Hyatt v. Lake Charles Municipal Fire & Police Civil Service Board

393 So. 2d 418, 1980 La. App. LEXIS 5039
CourtLouisiana Court of Appeal
DecidedDecember 17, 1980
DocketNo. 7910
StatusPublished
Cited by1 cases

This text of 393 So. 2d 418 (Hyatt v. Lake Charles Municipal Fire & Police Civil Service Board) is published on Counsel Stack Legal Research, covering Louisiana Court of Appeal primary law. Counsel Stack provides free access to over 12 million legal documents including statutes, case law, regulations, and constitutions.

Bluebook
Hyatt v. Lake Charles Municipal Fire & Police Civil Service Board, 393 So. 2d 418, 1980 La. App. LEXIS 5039 (La. Ct.
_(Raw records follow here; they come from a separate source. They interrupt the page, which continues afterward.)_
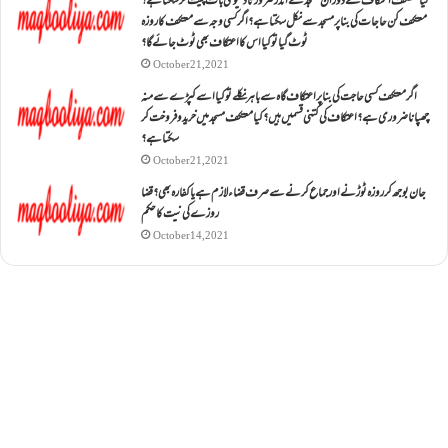
کیا معتکف اعتکاف کے دوران مسجد کے اندر ضرورتاً دنیوی بات چیت کر سکتا ہے؟
معتکف کن حاجات کی بنا پر مسجد سے نکل سکتا ہے؟ اگر کسی وجہ سے معتکف کا روزہ
ٹوٹ گیا تو کیا اس کا اعتکاف بھی ٹوٹ جائے گا؟
October 21, 2021
اگر معتکف کسی حاجت کی بنا پر اعتکاف گاہ سے باہر نکلے تو کیا اسے کپڑے سے منہ
چھپانا ضروری ہے؟اعتکاف کی کتنی قسمیں ہیں؟کیا معتکف مسجد میں خرید و فروخت کر
سکتا ہے؟
October 21, 2021
جان بوجھ کر روزہ ٹوڑنے اور جماع کرنے سے صرف قضاء لازم ہے یا کفارہ بھی؟ قضا
روزے کی نیت کا حکم
October 14, 2021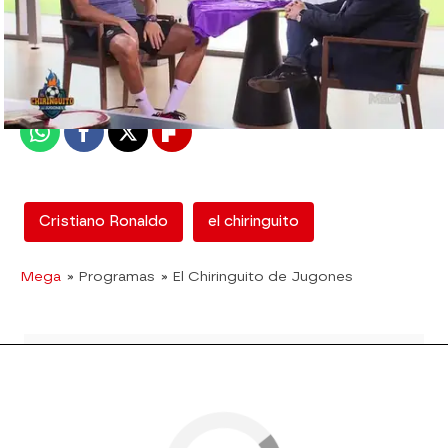
mega
Madrid
Publicado:
08 de junio de 2018, 16:51
Whatsapp
Facebook
X
Flipboard
Cristiano Ronaldo
el chiringuito
Mega
» Programas
» El Chiringuito de Jugones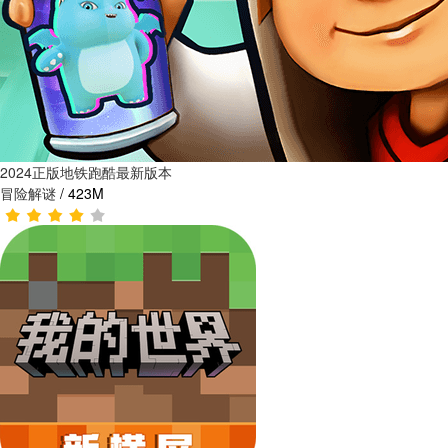
2024正版地铁跑酷最新版本
冒险解谜
/
423M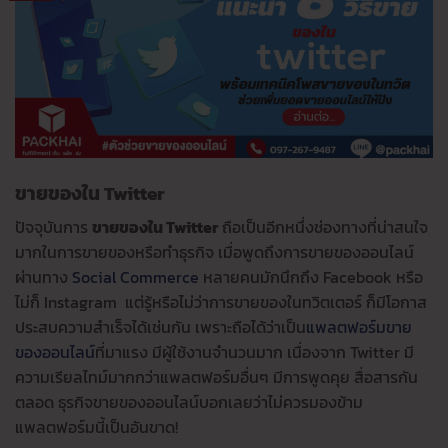
ขายของใน
Twitter
ปัจจุบันการ
ขายของใน Twitter
ถือเป็นอีกหนึ่งช่องทางที่น่าสนใจ
มากในการขายของหรือทำธุรกิจ เมื่อพูดถึงการขายของออนไลน์
ผ่านทาง
Social Commerce
หลายคนมักนึกถึง Facebook หรือ
ไม่ก็ Instagram แต่รู้หรือไม่ว่าการขายของในทวิตเตอร์ ก็มีโอกาส
ประสบความสำเร็จได้เช่นกัน เพราะถือได้ว่าเป็น
แพลตฟอร์มขาย
ของออนไลน์
ที่มาแรง มีผู้ใช้งานจำนวนมาก เนื่องจาก Twitter มี
ความเรียลไทม์มากกว่าแพลตฟอร์มอื่นๆ มีการพูดคุย สื่อสารกัน
ตลอด ธุรกิจขายของออนไลน์บอกเลยว่าไม่ควรมองข้าม
แพลตฟอร์มนี้เป็นอันขาด!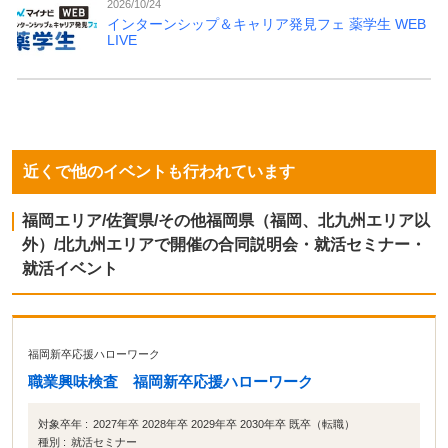
2026/10/24
インターンシップ＆キャリア発見フェ 薬学生 WEB
LIVE
近くで他のイベントも行われています
福岡エリア/佐賀県/その他福岡県（福岡、北九州エリア以
外）/北九州エリアで開催の合同説明会・就活セミナー・
就活イベント
福岡新卒応援ハローワーク
職業興味検査 福岡新卒応援ハローワーク
対象卒年 :
2027年卒 2028年卒 2029年卒 2030年卒 既卒（転職）
種別 :
就活セミナー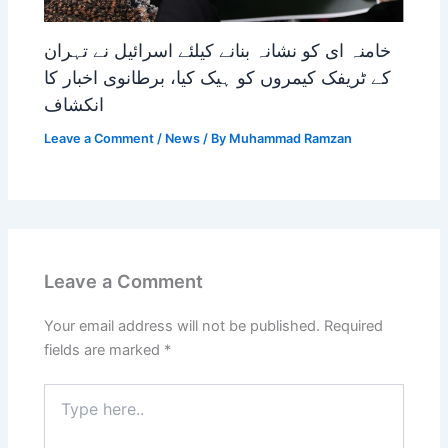
خامنہ ای کو نشانہ بنانے کیلئے اسرائیل نے تہران
کے ٹریفک کیمروں کو ہیک کیا، برطانوی اخبار کا
انکشاف
Leave a Comment
/
News
/ By
Muhammad Ramzan
Leave a Comment
Your email address will not be published.
Required
fields are marked
*
Type
here..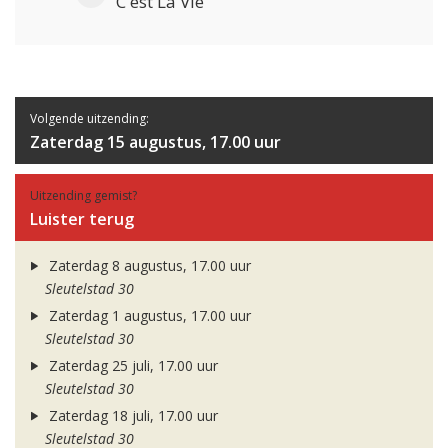
C'est La Vie
Volgende uitzending:
Zaterdag 15 augustus, 17.00 uur
Uitzending gemist?
Luister terug
Zaterdag 8 augustus, 17.00 uur
Sleutelstad 30
Zaterdag 1 augustus, 17.00 uur
Sleutelstad 30
Zaterdag 25 juli, 17.00 uur
Sleutelstad 30
Zaterdag 18 juli, 17.00 uur
Sleutelstad 30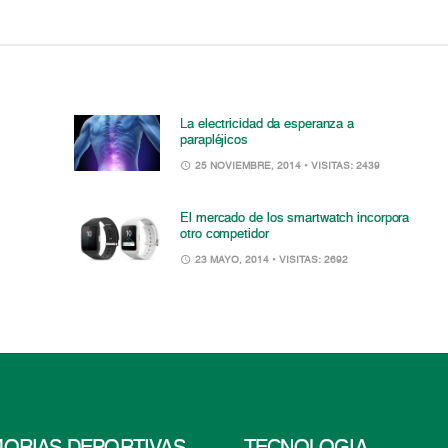
La electricidad da esperanza a
parapléjicos
25 NOVIEMBRE, 2014
• VISITAS: 2439
El mercado de los smartwatch incorpora
otro competidor
23 MAYO, 2014
• VISITAS: 2692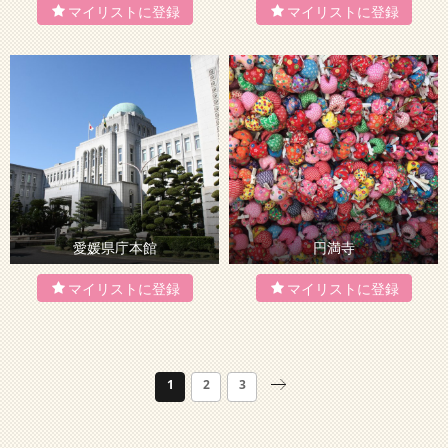
愛媛県庁本館
円満寺
1
2
3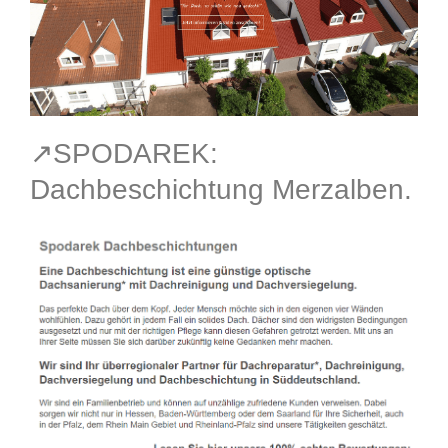
↗️SPODAREK:
Dachbeschichtung Merzalben.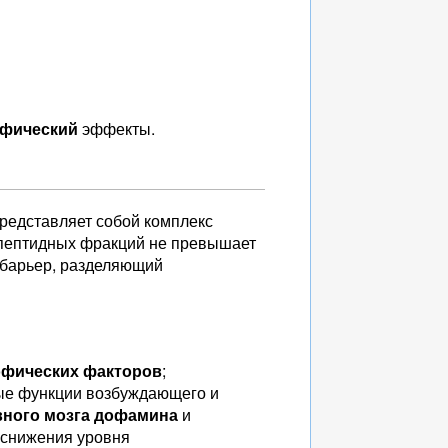
ифический
эффекты.
представляет собой комплекс
ипептидных фракций не превышает
й барьер, разделяющий
офических факторов
;
ые функции возбуждающего и
вного мозга дофамина
и
 снижения уровня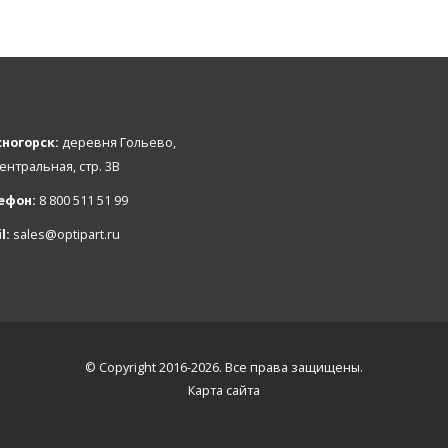
ногорск:
деревня Гольево,
Центральная, стр. 3В
ефон:
8 800 511 51 99
l:
sales@optipart.ru
© Copyright 2016-2026. Все права защищены.
Карта сайта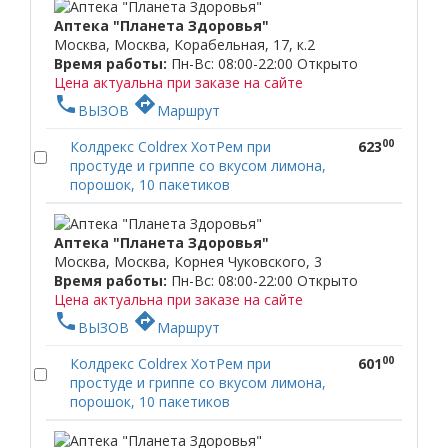
Аптека "Планета Здоровья"
Москва, Москва, Корабельная, 17, к.2
Время работы:
Пн-Вс: 08:00-22:00
Открыто
Цена актуальна при заказе на сайте
phone
directions
ВЫЗОВ
Маршрут
00
Колдрекс Coldrex ХотРем при
623
простуде и гриппе со вкусом лимона,
порошок, 10 пакетиков
Аптека "Планета Здоровья"
Москва, Москва, Корнея Чуковского, 3
Время работы:
Пн-Вс: 08:00-22:00
Открыто
Цена актуальна при заказе на сайте
phone
directions
ВЫЗОВ
Маршрут
00
Колдрекс Coldrex ХотРем при
601
простуде и гриппе со вкусом лимона,
порошок, 10 пакетиков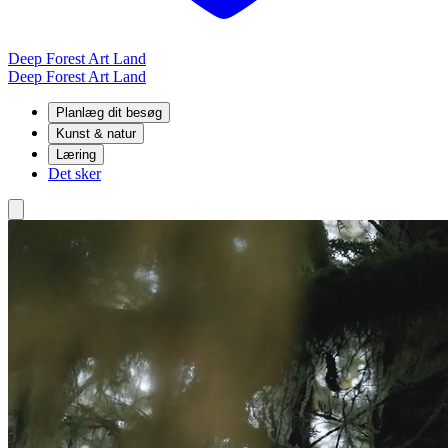
Deep Forest Art Land
Deep Forest Art Land
Planlæg dit besøg
Kunst & natur
Læring
Det sker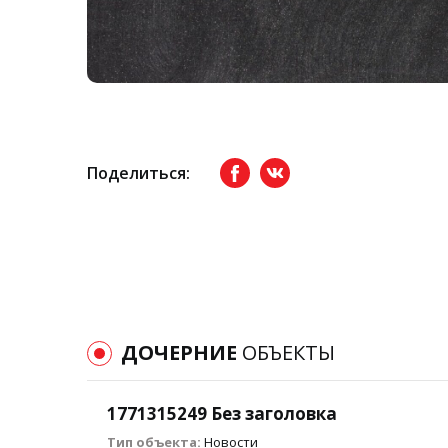
Поделиться:
Facebook
вКонтакте
ДОЧЕРНИЕ
ОБЪЕКТЫ
1771315249 Без заголовка
Тип объекта:
Новости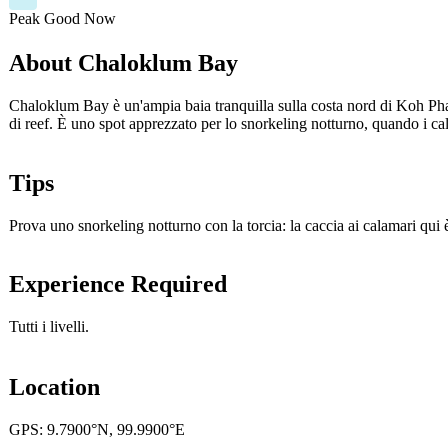
Peak
Good
Now
About Chaloklum Bay
Chaloklum Bay è un'ampia baia tranquilla sulla costa nord di Koh Phan
di reef. È uno spot apprezzato per lo snorkeling notturno, quando i cala
Tips
Prova uno snorkeling notturno con la torcia: la caccia ai calamari qu
Experience Required
Tutti i livelli.
Location
GPS: 9.7900°N, 99.9900°E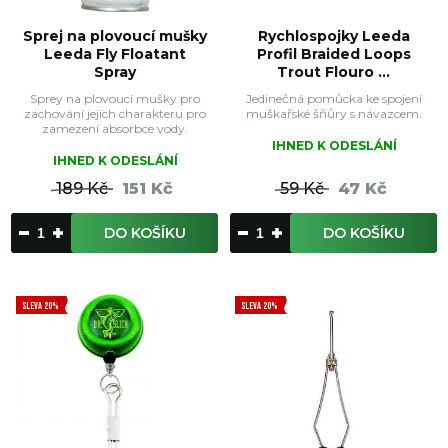
Sprej na plovoucí mušky
Rychlospojky Leeda
Leeda Fly Floatant
Profil Braided Loops
Spray
Trout Flouro ...
Sprey na plovoucí mušky pro
Jedinečná pomůcka ke spojení
zachování jejich charakteru pro
muškařské šňůry s návazcem.
zamezení absorbce vody.
IHNED K ODESLÁNÍ
IHNED K ODESLÁNÍ
189 Kč
151 Kč
59 Kč
47 Kč
DO KOŠÍKU
DO KOŠÍKU
SLEVA 20%
SLEVA 20%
App. 1980).

Opinions

DOMENGEAUX, Judge.

Sergeant Gary Hyatt was suspended without pay from the Lake Charles Police Department on October 22, 1979, by Police Chief Jimmy Gwatney. Hyatt appealed his four-day suspension to the Lake Charles Municipal Fire and Police Civil Service Board (The Board). The Board conducted a hearing on November 19th and November 21, 1979, after which it concluded that the disciplinary action taken against Hyatt “was made in good faith and for just cause.” Hyatt then appealed The Board’s determination to the Fourteenth Judicial District Court. That court reversed The Board’s decision. The court reasoned that the notification advising Hyatt of his suspension and the reasons therefor was deficient because it contained conclusions rather than statements of fact concerning the alleged misconduct of Hyatt. The Board has appealed to this Court.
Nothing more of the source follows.